Minimizing cycle time in large robotic cells

We solve scheduling problems for a Texas-based company called FSI International Inc. that designs and manufactures robotic cells for semiconductor wafer fabrication companies. A robotic cell contains several processing stations served by a robot, repetitively producing a set of identical parts. Processing constraints define the cell to be an m-stage flowshop, i.e., each part is processed in it through an identical sequence of m processing stages. The robot acts as a material handling device transferring parts between stages. The objective is to find a robot moves sequence that minimizes the average time to produce a part.

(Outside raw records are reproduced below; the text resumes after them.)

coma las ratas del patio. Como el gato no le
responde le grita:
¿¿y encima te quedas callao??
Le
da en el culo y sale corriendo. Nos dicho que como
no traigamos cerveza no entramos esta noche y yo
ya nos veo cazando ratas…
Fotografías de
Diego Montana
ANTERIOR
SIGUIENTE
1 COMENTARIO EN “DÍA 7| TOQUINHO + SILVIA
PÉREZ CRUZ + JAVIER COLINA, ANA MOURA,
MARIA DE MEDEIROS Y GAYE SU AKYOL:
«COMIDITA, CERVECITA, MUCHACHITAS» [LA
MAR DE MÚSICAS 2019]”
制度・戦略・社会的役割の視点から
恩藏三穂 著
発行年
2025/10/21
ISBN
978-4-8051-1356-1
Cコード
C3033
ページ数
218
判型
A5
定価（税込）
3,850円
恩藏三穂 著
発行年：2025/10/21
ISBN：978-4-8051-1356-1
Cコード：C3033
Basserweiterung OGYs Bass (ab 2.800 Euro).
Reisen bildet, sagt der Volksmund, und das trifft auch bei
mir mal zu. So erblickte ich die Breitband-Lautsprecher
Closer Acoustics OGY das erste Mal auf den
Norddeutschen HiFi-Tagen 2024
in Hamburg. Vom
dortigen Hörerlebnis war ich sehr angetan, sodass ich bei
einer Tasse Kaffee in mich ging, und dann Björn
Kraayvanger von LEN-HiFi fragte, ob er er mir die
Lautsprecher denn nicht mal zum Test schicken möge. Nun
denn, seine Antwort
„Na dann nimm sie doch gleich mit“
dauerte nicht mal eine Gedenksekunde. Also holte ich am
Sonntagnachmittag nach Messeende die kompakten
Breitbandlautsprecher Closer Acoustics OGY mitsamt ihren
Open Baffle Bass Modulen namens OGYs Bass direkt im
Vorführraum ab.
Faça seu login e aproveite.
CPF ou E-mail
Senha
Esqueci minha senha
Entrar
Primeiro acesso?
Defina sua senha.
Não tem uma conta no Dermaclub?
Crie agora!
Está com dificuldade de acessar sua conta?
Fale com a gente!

We study three robotic cell configurations that are used by FSI and other designers of robotic cells. It is shown that a well known cyclic solution, referred to as downhill permutation achieves optimal solutions for practically relevant problem instances of the simplest robotic cell configuration. For other configurations, we define a new class of cyclic schedule of robot moves called Least Common Multiple (LCM) cycles that are simple and easy to understand and implement. Metaheuristic algorithms are then devised to find the best LCM-cycle, where each cyclic schedule is evaluated through linear programming. These algorithms are considerably superior to the heuristic currently being used at FSI and improvements could amount to several million dollars per year for FSI's clients. We also establish theoretical lower bounds on the average time to produce a part. Subsequently, through extensive computational experiments, we show that the proposed metaheuristic solutions are very close to optimal solutions.